━━━━━ EXTRACTED ENTRIES ━━━━━

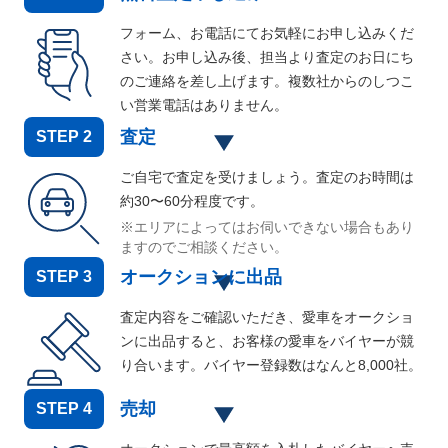
フォーム、お電話にてお気軽にお申し込みくだ
さい。お申し込み後、担当より査定のお日にち
のご連絡を差し上げます。複数社からのしつこ
い営業電話はありません。
査定
STEP
2
ご自宅で査定を受けましょう。査定のお時間は
約30〜60分程度です。
※エリアによってはお伺いできない場合もあり
ますのでご相談ください。
オークションに出品
STEP
3
査定内容をご確認いただき、愛車をオークショ
ンに出品すると、お客様の愛車をバイヤーが競
り合います。バイヤー登録数はなんと
8,000
社。
売却
STEP
4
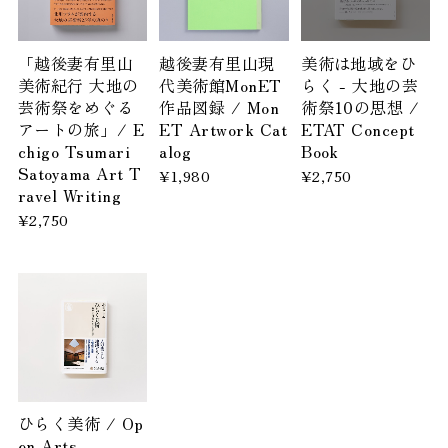
「越後妻有里山
越後妻有里山現
美術は地域をひ
美術紀行 大地の
代美術館MonET
らく - 大地の芸
芸術祭をめぐる
作品図録 / Mon
術祭10の思想 /
アートの旅」/ E
ET Artwork Cat
ETAT Concept
chigo Tsumari
alog
Book
Satoyama Art T
¥1,980
¥2,750
ravel Writing
¥2,750
ひらく美術 / Op
en Arts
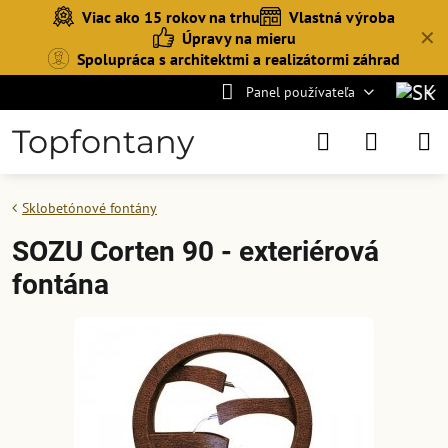
Viac ako 15 rokov na trhu
Vlastná výroba
✕
Úpravy na mieru
Spolupráca s architektmi a realizátormi záhrad
Panel používateľa
Topfontany
Sklobetónové fontány
SOZU Corten 90 - exteriérová
fontána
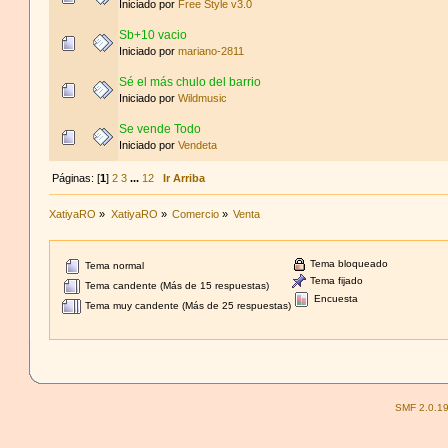
Iniciado por
Free Style v3.0
Sb+10 vacio
Iniciado por
mariano-2811
Sé el más chulo del barrio
Iniciado por
Wildmusic
Se vende Todo
Iniciado por
Vendeta
Páginas: [
1
]
2
3
...
12
Ir Arriba
XatiyaRO
»
XatiyaRO
»
Comercio
»
Venta
Tema bloqueado
Tema normal
Tema fijado
Tema candente (Más de 15 respuestas)
Encuesta
Tema muy candente (Más de 25 respuestas)
SMF 2.0.1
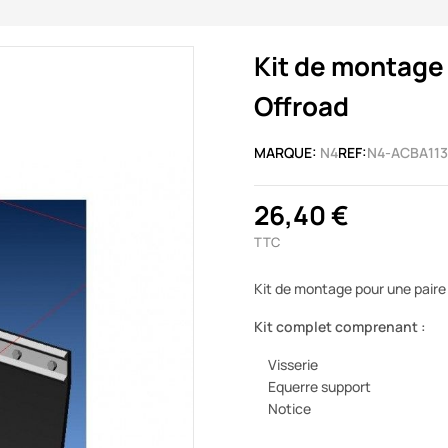
Kit de montage 
Offroad
MARQUE:
N4
REF:
N4-ACBA113
26,40 €
TTC
Kit de montage pour une paire
Kit complet comprenant :
Visserie
Equerre support
Notice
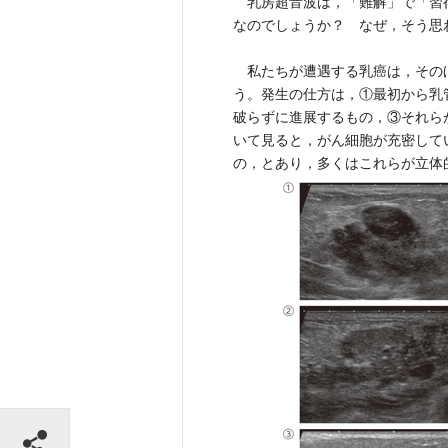
乳房超音波は，「難解」で「習
なのでしょうか？ なぜ，そう思
私たちが遭遇する乳癌は，その
う。発生の仕方は，①最初から乳
破らずに進展するもの，③それら
いて見ると，がん細胞が充密して
の，とあり，多くはこれらが立体
シェアする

━━━━━

(ASSIGNED TASK): Beginning with the first entry above, reproduce every line verbatim until the line with "Sklobetónové fontány", which is included too; omit pictures.

(RESULT OF THE EXERCISE):
フォーム、お電話にてお気軽にお申し込みくだ
さい。お申し込み後、担当より査定のお日にち
のご連絡を差し上げます。複数社からのしつこ
い営業電話はありません。
査定
STEP
2
ご自宅で査定を受けましょう。査定のお時間は
約30〜60分程度です。
※エリアによってはお伺いできない場合もあり
ますのでご相談ください。
オークションに出品
STEP
3
査定内容をご確認いただき、愛車をオークショ
ンに出品すると、お客様の愛車をバイヤーが競
り合います。バイヤー登録数はなんと
8,000
社。
売却
STEP
4
「越後妻有里山
越後妻有里山現
美術は地域をひ
美術紀行 大地の
代美術館MonET
らく - 大地の芸
芸術祭をめぐる
作品図録 / Mon
術祭10の思想 /
アートの旅」/ E
ET Artwork Cat
ETAT Concept
chigo Tsumari
alog
Book
Satoyama Art T
¥1,980
¥2,750
ravel Writing
¥2,750
ひらく美術 / Op
en Arts
Viac ako 15 rokov na trhu
Vlastná výroba
✕
Úpravy na mieru
Spolupráca s architektmi a realizátormi záhrad
Panel používateľa
Topfontany
Sklobetónové fontány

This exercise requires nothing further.